Time Series Decomposition

Introduction

Previously, you saw how we can combine several techniques to detrend our time series. Before we move on to our time series models, let's look at another method to remove trend and seasonality, namely Time Series Decomposition.

Let's once again import the passengers dataset and the stationarity_check() function from the previous lab to use time series decomposition and its effect on detrending a time series.

Objectives

You will be able to:

  • Describe the process and components of time series decomposition

Getting Started

import pandas as pd
import numpy as np
import matplotlib.pylab as plt
%matplotlib inline

# Import the check_stationarity function from previous lab
def stationarity_check(TS):
    
    # Import adfuller
    from statsmodels.tsa.stattools import adfuller
    
    # Calculate rolling statistics
    roll_mean = TS.rolling(window=8, center=False).mean()
    roll_std = TS.rolling(window=8, center=False).std()
    
    # Perform the Dickey Fuller test
    dftest = adfuller(TS['#Passengers']) 
    
    # Plot rolling statistics:
    fig = plt.figure(figsize=(12,6))
    orig = plt.plot(TS, color='blue',label='Original')
    mean = plt.plot(roll_mean, color='red', label='Rolling Mean')
    std = plt.plot(roll_std, color='black', label = 'Rolling Std')
    plt.legend(loc='best')
    plt.title('Rolling Mean & Standard Deviation')
    plt.show(block=False)
    
    # Print Dickey-Fuller test results
    print('Results of Dickey-Fuller Test: \n')

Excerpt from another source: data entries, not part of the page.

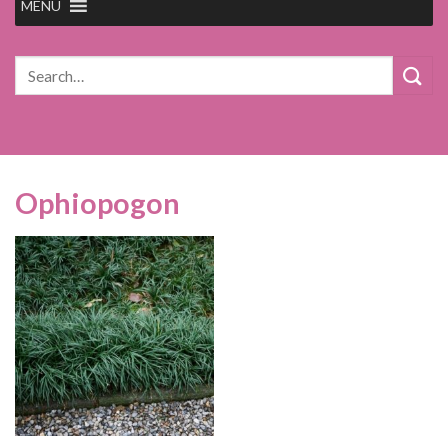
MENU
Search
for:
Ophiopogon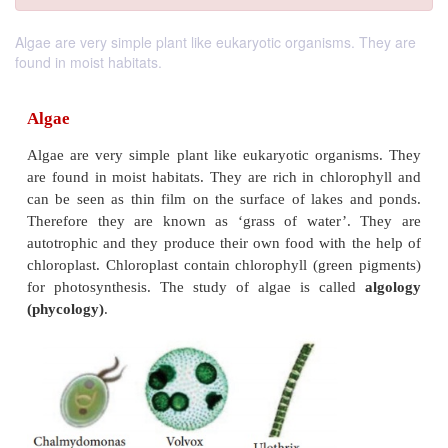
Algae are very simple plant like eukaryotic organisms. They are
found in moist habitats.
Algae
Algae are very simple plant like eukaryotic organ
are found in moist habitats. They are rich in chlor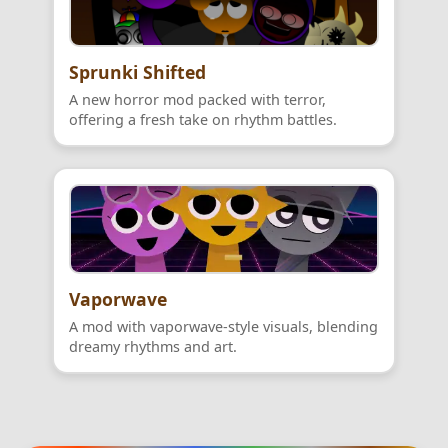
Sprunki Shifted
A new horror mod packed with terror,
offering a fresh take on rhythm battles.
Vaporwave
A mod with vaporwave-style visuals, blending
dreamy rhythms and art.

    dfoutput = pd.Series(dftest[0:4], index=['Test Statistic', 'p-value', 
                                             '#Lags Used', 'Number of Observations Used'])
    for key, value in dftest[4].items():
        dfoutput['Critical Value (%s)'%key] = value
    print(dfoutput)
    
    return None

# Import 'passengers.csv' dataset
data = pd.read_csv('passengers.csv')

# Change the data type of the 'Month' column
data['Month'] = pd.to_datetime(data['Month'])

# Set the 'Month' column as the index
ts = data.set_index('Month')

# Plot the time series
ts.plot(figsize=(10,4), color='blue');

png

Time Series Decomposition

Time series decomposition is a mathematical procedure that transforms a time series into multiple different time series. The original time series is often split into three component series:

  • Seasonal: Patterns that repeat within a fixed period. For example, a website might receive more visits during weekends; this would produce data with a seasonality of 7 days.

  • Trend: The underlying trend of the metrics. A website increasing in popularity should show a general trend that goes up.

  • Random: Also called "noise", "irregular", or "remainder", this is the residual of the original time series after the seasonal and trend series are removed.

Additive or Multiplicative Decomposition?

To achieve successful decomposition, it is important to choose between the additive and multiplicative models, which requires analyzing the series. For example, does the magnitude of the seasonality increase when the time series increases?

Fortunately, statsmodels provides the convenient seasonal_decompose() function to perform such decomposition out of the box. Details of this function are available here.

In the following cell, we will:

  • Import seasonal_decompose() from statsmodels.tsa.seasonal
  • Apply seasonal_decompose() to the log transformed time series
  • Plot the trend, seasonality, and residuals
# Import and apply seasonal_decompose()
from statsmodels.tsa.seasonal import seasonal_decompose
decomposition = seasonal_decompose(np.log(ts))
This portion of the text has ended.